Parliament yesterday approved a three-month state of emergency giving President Recep Tayyip Erdoğan sweeping powers to rule by decree. It reportedly prevents Turkey’s Constitutional Court from acting as a check on the government’s actions, grants expanded powers of arrest and sets the stage for potential restrictions on media freedom and freedom of assembly.
Turkish authorities also announced that the country was suspending the European Convention on Human Rights during the state of emergency, which Erdoğan hinted may be extended beyond three months.
Senior EU representatives said that Turkey’s moves against the education system, the judiciary and the media in the wake of the coup attempt were “unacceptable”, the BBC reported, an assessment that IPI shared.
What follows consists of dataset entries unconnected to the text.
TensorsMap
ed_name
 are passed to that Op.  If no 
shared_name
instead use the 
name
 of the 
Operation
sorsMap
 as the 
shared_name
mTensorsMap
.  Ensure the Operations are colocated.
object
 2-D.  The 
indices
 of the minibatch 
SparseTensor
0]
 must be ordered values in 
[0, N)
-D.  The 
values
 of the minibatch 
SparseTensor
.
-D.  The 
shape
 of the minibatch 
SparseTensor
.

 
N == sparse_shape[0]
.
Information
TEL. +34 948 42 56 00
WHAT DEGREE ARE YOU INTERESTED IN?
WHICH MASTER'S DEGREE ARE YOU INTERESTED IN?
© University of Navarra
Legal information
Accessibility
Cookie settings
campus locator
“This week has seen the firing of tens of thousands of people from their jobs, a travel ban on academics, reported detentions of journalists, censorship of publications and websites, and moves to strip journalists of press cards and broadcasters of licenses,” IPI Director of Advocacy and Communications Steven M. Ellis noted. “As authorities move to set aside the rule of law and remove any remaining checks on the president’s power, and as we observe a level of persecution that appears to extend far beyond those actually behind the coup attempt, the citizens of Turkey who resisted the coup are at grave risk of losing the democracy they stood up for.”
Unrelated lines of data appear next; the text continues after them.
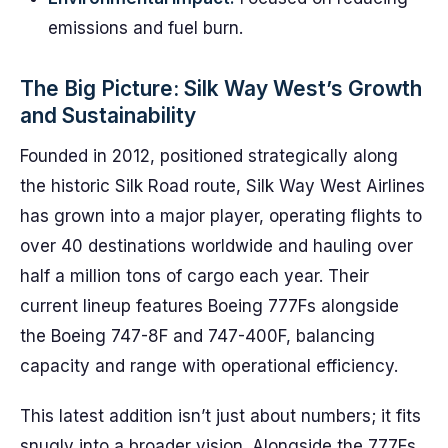
emissions and fuel burn.
The Big Picture: Silk Way West’s Growth
and Sustainability
Founded in 2012, positioned strategically along
the historic Silk Road route, Silk Way West Airlines
has grown into a major player, operating flights to
over 40 destinations worldwide and hauling over
half a million tons of cargo each year. Their
current lineup features Boeing 777Fs alongside
the Boeing 747-8F and 747-400F, balancing
capacity and range with operational efficiency.
This latest addition isn’t just about numbers; it fits
snugly into a broader vision. Alongside the 777Fs,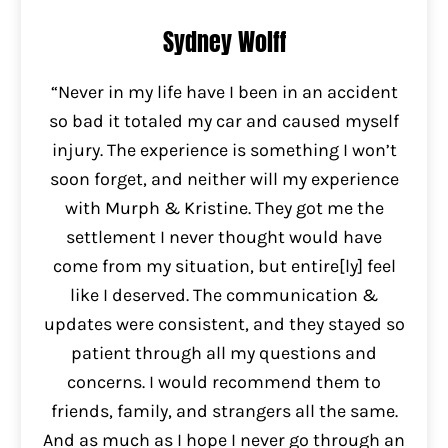
Sydney Wolff
“Never in my life have I been in an accident
so bad it totaled my car and caused myself
injury. The experience is something I won’t
soon forget, and neither will my experience
with Murph & Kristine. They got me the
settlement I never thought would have
come from my situation, but entire[ly] feel
like I deserved. The communication &
updates were consistent, and they stayed so
patient through all my questions and
concerns. I would recommend them to
friends, family, and strangers all the same.
And as much as I hope I never go through an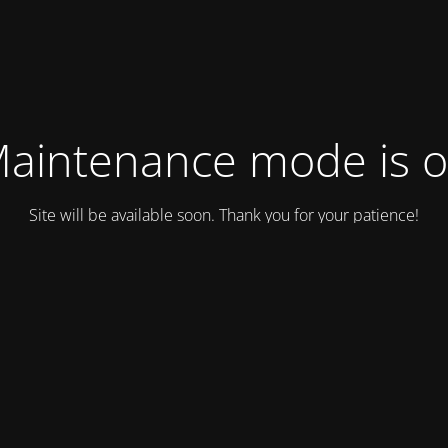
aintenance mode is 
Site will be available soon. Thank you for your patience!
Erdoğan has blamed followers of self-exiled Muslim cleric Fethullah Gülen for the coup attempt, though Gülen himself has denied involvement. Despite failing to produce evidence to back the claim, the president has initiated a wide-ranging purge that has extended beyond the military to target judges, prosecutors, police officers, academics and teachers, among others. According to the Anadolu news agency, more than 10,000 people have been taken into custody.